#### [Aim of the exercise]
Down to the last line, repeat the entries exactly and drop any image.

[Items from a data source]
-.-.-

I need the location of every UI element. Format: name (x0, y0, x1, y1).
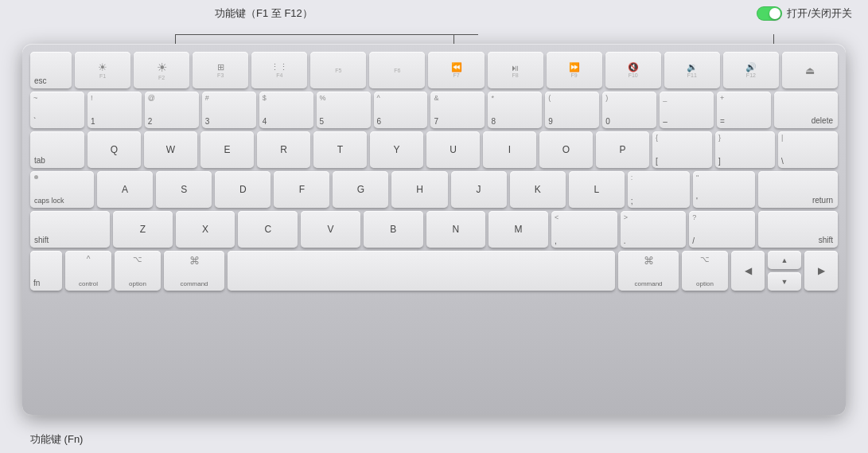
key-j[interactable]: J (451, 171, 507, 208)
key-arrow-right[interactable]: ▶ (804, 251, 838, 291)
toggle-switch-icon[interactable] (757, 6, 782, 21)
key-option-left[interactable]: ⌥ option (115, 251, 161, 291)
key-m[interactable]: M (488, 211, 548, 248)
fn-key-row: esc ☀ F1 ☀ F2 ⊞ F3 ⋮⋮ F4 F5 F6 (30, 52, 838, 88)
key-1[interactable]: ! 1 (88, 92, 142, 128)
key-eject[interactable]: ⏏ (782, 52, 838, 88)
key-equals[interactable]: + = (717, 92, 771, 128)
key-space[interactable] (228, 251, 615, 291)
key-period[interactable]: > . (621, 211, 687, 248)
key-control[interactable]: ^ control (65, 251, 111, 291)
key-y[interactable]: Y (370, 131, 423, 168)
key-f7[interactable]: ⏪ F7 (428, 52, 484, 88)
key-arrow-down[interactable]: ▼ (768, 272, 801, 291)
key-command-left[interactable]: ⌘ command (164, 251, 224, 291)
key-2[interactable]: @ 2 (145, 92, 199, 128)
key-f5[interactable]: F5 (310, 52, 366, 88)
key-rbracket[interactable]: } ] (715, 131, 775, 168)
key-tab[interactable]: tab (30, 131, 84, 168)
key-a[interactable]: A (97, 171, 153, 208)
key-d[interactable]: D (215, 171, 271, 208)
key-f11[interactable]: 🔉 F11 (664, 52, 720, 88)
fn-keys-annotation: 功能键（F1 至 F12） (215, 6, 313, 21)
key-f4[interactable]: ⋮⋮ F4 (251, 52, 307, 88)
key-b[interactable]: B (364, 211, 423, 248)
keyboard: esc ☀ F1 ☀ F2 ⊞ F3 ⋮⋮ F4 F5 F6 (22, 44, 846, 415)
key-f10[interactable]: 🔇 F10 (605, 52, 661, 88)
key-return[interactable]: return (758, 171, 838, 208)
key-backslash[interactable]: | \ (778, 131, 838, 168)
key-minus[interactable]: _ – (660, 92, 714, 128)
toggle-annotation: 打开/关闭开关 (757, 6, 852, 21)
key-4[interactable]: $ 4 (259, 92, 313, 128)
key-3[interactable]: # 3 (202, 92, 256, 128)
key-p[interactable]: P (596, 131, 649, 168)
key-f[interactable]: F (274, 171, 329, 208)
key-comma[interactable]: < , (551, 211, 617, 248)
key-esc[interactable]: esc (30, 52, 72, 88)
qwerty-row: tab Q W E R T Y U I O P { [ } ] | \ (30, 131, 838, 168)
key-shift-left[interactable]: shift (30, 211, 110, 248)
key-f6[interactable]: F6 (369, 52, 425, 88)
key-delete[interactable]: delete (774, 92, 838, 128)
key-slash[interactable]: ? / (689, 211, 755, 248)
key-arrow-up[interactable]: ▲ (768, 251, 801, 269)
key-shift-right[interactable]: shift (758, 211, 838, 248)
fn-key-annotation: 功能键 (Fn) (30, 432, 83, 447)
modifier-row: fn ^ control ⌥ option ⌘ command ⌘ comman… (30, 251, 838, 291)
key-v[interactable]: V (301, 211, 360, 248)
key-z[interactable]: Z (113, 211, 173, 248)
key-lbracket[interactable]: { [ (652, 131, 712, 168)
key-k[interactable]: K (510, 171, 566, 208)
key-7[interactable]: & 7 (430, 92, 485, 128)
key-option-right[interactable]: ⌥ option (682, 251, 728, 291)
key-backtick[interactable]: ~ ` (30, 92, 84, 128)
key-0[interactable]: ) 0 (602, 92, 656, 128)
key-f2[interactable]: ☀ F2 (134, 52, 189, 88)
key-n[interactable]: N (426, 211, 486, 248)
key-6[interactable]: ^ 6 (374, 92, 428, 128)
key-h[interactable]: H (391, 171, 447, 208)
key-fn[interactable]: fn (30, 251, 62, 291)
key-t[interactable]: T (313, 131, 367, 168)
key-8[interactable]: * 8 (488, 92, 542, 128)
key-x[interactable]: X (176, 211, 235, 248)
key-f8[interactable]: ⏯ F8 (488, 52, 543, 88)
key-w[interactable]: W (144, 131, 197, 168)
key-g[interactable]: G (333, 171, 388, 208)
key-f1[interactable]: ☀ F1 (75, 52, 130, 88)
key-f9[interactable]: ⏩ F9 (547, 52, 602, 88)
key-command-right[interactable]: ⌘ command (618, 251, 679, 291)
key-c[interactable]: C (238, 211, 298, 248)
key-f3[interactable]: ⊞ F3 (193, 52, 248, 88)
asdf-row: caps lock A S D F G H J K L : ; " ' retu… (30, 171, 838, 208)
key-u[interactable]: U (426, 131, 480, 168)
key-caps-lock[interactable]: caps lock (30, 171, 94, 208)
key-r[interactable]: R (257, 131, 310, 168)
key-q[interactable]: Q (88, 131, 141, 168)
key-5[interactable]: % 5 (317, 92, 371, 128)
toggle-label: 打开/关闭开关 (787, 6, 852, 21)
key-o[interactable]: O (539, 131, 593, 168)
zxcv-row: shift Z X C V B N M < , > . ? / shift (30, 211, 838, 248)
key-e[interactable]: E (200, 131, 254, 168)
key-s[interactable]: S (156, 171, 212, 208)
number-row: ~ ` ! 1 @ 2 # 3 $ 4 % 5 ^ 6 (30, 92, 838, 128)
key-i[interactable]: I (483, 131, 536, 168)
key-l[interactable]: L (569, 171, 625, 208)
arrow-updown-container: ▲ ▼ (768, 251, 801, 291)
key-quote[interactable]: " ' (693, 171, 755, 208)
key-arrow-left[interactable]: ◀ (731, 251, 765, 291)
key-semicolon[interactable]: : ; (628, 171, 690, 208)
key-9[interactable]: ( 9 (545, 92, 599, 128)
key-f12[interactable]: 🔊 F12 (723, 52, 779, 88)
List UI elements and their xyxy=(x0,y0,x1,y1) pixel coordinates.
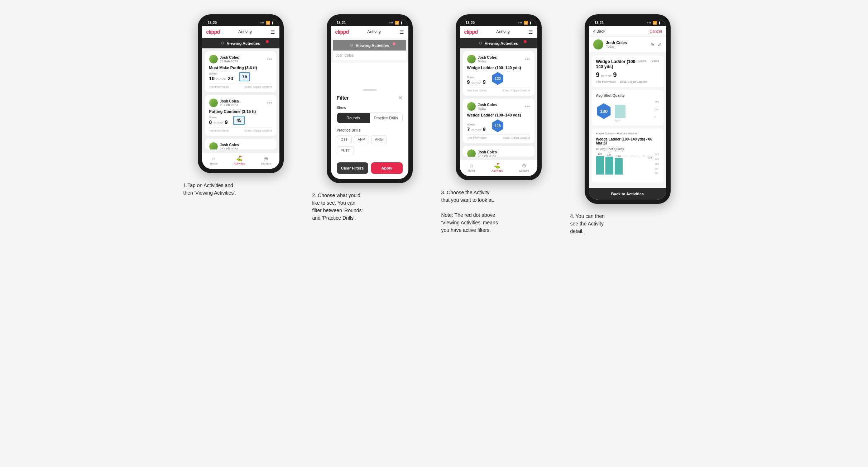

-.-.-

#### [Your response]
I need the location of every UI element. Format: name (x0, y0, x1, y1).
key-j[interactable]: J (451, 171, 507, 208)
key-arrow-right[interactable]: ▶ (804, 251, 838, 291)
toggle-switch-icon[interactable] (757, 6, 782, 21)
key-option-left[interactable]: ⌥ option (115, 251, 161, 291)
key-m[interactable]: M (488, 211, 548, 248)
fn-key-row: esc ☀ F1 ☀ F2 ⊞ F3 ⋮⋮ F4 F5 F6 (30, 52, 838, 88)
key-1[interactable]: ! 1 (88, 92, 142, 128)
key-eject[interactable]: ⏏ (782, 52, 838, 88)
key-equals[interactable]: + = (717, 92, 771, 128)
key-space[interactable] (228, 251, 615, 291)
key-period[interactable]: > . (621, 211, 687, 248)
key-control[interactable]: ^ control (65, 251, 111, 291)
key-y[interactable]: Y (370, 131, 423, 168)
key-f7[interactable]: ⏪ F7 (428, 52, 484, 88)
key-arrow-down[interactable]: ▼ (768, 272, 801, 291)
key-command-left[interactable]: ⌘ command (164, 251, 224, 291)
key-2[interactable]: @ 2 (145, 92, 199, 128)
key-f5[interactable]: F5 (310, 52, 366, 88)
key-rbracket[interactable]: } ] (715, 131, 775, 168)
key-tab[interactable]: tab (30, 131, 84, 168)
key-a[interactable]: A (97, 171, 153, 208)
key-d[interactable]: D (215, 171, 271, 208)
key-f11[interactable]: 🔉 F11 (664, 52, 720, 88)
fn-keys-annotation: 功能键（F1 至 F12） (215, 6, 313, 21)
key-f4[interactable]: ⋮⋮ F4 (251, 52, 307, 88)
key-b[interactable]: B (364, 211, 423, 248)
keyboard: esc ☀ F1 ☀ F2 ⊞ F3 ⋮⋮ F4 F5 F6 (22, 44, 846, 415)
key-f10[interactable]: 🔇 F10 (605, 52, 661, 88)
key-return[interactable]: return (758, 171, 838, 208)
key-backslash[interactable]: | \ (778, 131, 838, 168)
key-minus[interactable]: _ – (660, 92, 714, 128)
toggle-annotation: 打开/关闭开关 (757, 6, 852, 21)
key-4[interactable]: $ 4 (259, 92, 313, 128)
key-3[interactable]: # 3 (202, 92, 256, 128)
key-p[interactable]: P (596, 131, 649, 168)
key-f[interactable]: F (274, 171, 329, 208)
key-comma[interactable]: < , (551, 211, 617, 248)
key-esc[interactable]: esc (30, 52, 72, 88)
qwerty-row: tab Q W E R T Y U I O P { [ } ] | \ (30, 131, 838, 168)
key-shift-left[interactable]: shift (30, 211, 110, 248)
key-f6[interactable]: F6 (369, 52, 425, 88)
key-delete[interactable]: delete (774, 92, 838, 128)
key-slash[interactable]: ? / (689, 211, 755, 248)
key-arrow-up[interactable]: ▲ (768, 251, 801, 269)
key-shift-right[interactable]: shift (758, 211, 838, 248)
fn-key-annotation: 功能键 (Fn) (30, 432, 83, 447)
modifier-row: fn ^ control ⌥ option ⌘ command ⌘ comman… (30, 251, 838, 291)
key-v[interactable]: V (301, 211, 360, 248)
key-z[interactable]: Z (113, 211, 173, 248)
key-lbracket[interactable]: { [ (652, 131, 712, 168)
key-k[interactable]: K (510, 171, 566, 208)
key-7[interactable]: & 7 (430, 92, 485, 128)
key-option-right[interactable]: ⌥ option (682, 251, 728, 291)
key-backtick[interactable]: ~ ` (30, 92, 84, 128)
key-0[interactable]: ) 0 (602, 92, 656, 128)
key-f2[interactable]: ☀ F2 (134, 52, 189, 88)
key-n[interactable]: N (426, 211, 486, 248)
key-6[interactable]: ^ 6 (374, 92, 428, 128)
key-h[interactable]: H (391, 171, 447, 208)
key-fn[interactable]: fn (30, 251, 62, 291)
key-t[interactable]: T (313, 131, 367, 168)
key-8[interactable]: * 8 (488, 92, 542, 128)
key-x[interactable]: X (176, 211, 235, 248)
key-f8[interactable]: ⏯ F8 (488, 52, 543, 88)
key-w[interactable]: W (144, 131, 197, 168)
key-g[interactable]: G (333, 171, 388, 208)
key-f1[interactable]: ☀ F1 (75, 52, 130, 88)
key-f9[interactable]: ⏩ F9 (547, 52, 602, 88)
key-command-right[interactable]: ⌘ command (618, 251, 679, 291)
key-c[interactable]: C (238, 211, 298, 248)
key-f3[interactable]: ⊞ F3 (193, 52, 248, 88)
asdf-row: caps lock A S D F G H J K L : ; " ' retu… (30, 171, 838, 208)
key-u[interactable]: U (426, 131, 480, 168)
key-caps-lock[interactable]: caps lock (30, 171, 94, 208)
key-r[interactable]: R (257, 131, 310, 168)
key-q[interactable]: Q (88, 131, 141, 168)
key-5[interactable]: % 5 (317, 92, 371, 128)
toggle-label: 打开/关闭开关 (787, 6, 852, 21)
key-o[interactable]: O (539, 131, 593, 168)
zxcv-row: shift Z X C V B N M < , > . ? / shift (30, 211, 838, 248)
key-e[interactable]: E (200, 131, 254, 168)
key-s[interactable]: S (156, 171, 212, 208)
number-row: ~ ` ! 1 @ 2 # 3 $ 4 % 5 ^ 6 (30, 92, 838, 128)
key-i[interactable]: I (483, 131, 536, 168)
key-l[interactable]: L (569, 171, 625, 208)
arrow-updown-container: ▲ ▼ (768, 251, 801, 291)
key-quote[interactable]: " ' (693, 171, 755, 208)
key-arrow-left[interactable]: ◀ (731, 251, 765, 291)
key-semicolon[interactable]: : ; (628, 171, 690, 208)
key-9[interactable]: ( 9 (545, 92, 599, 128)
key-f12[interactable]: 🔊 F12 (723, 52, 779, 88)
List UI elements and their xyxy=(x0,y0,x1,y1) pixel coordinates.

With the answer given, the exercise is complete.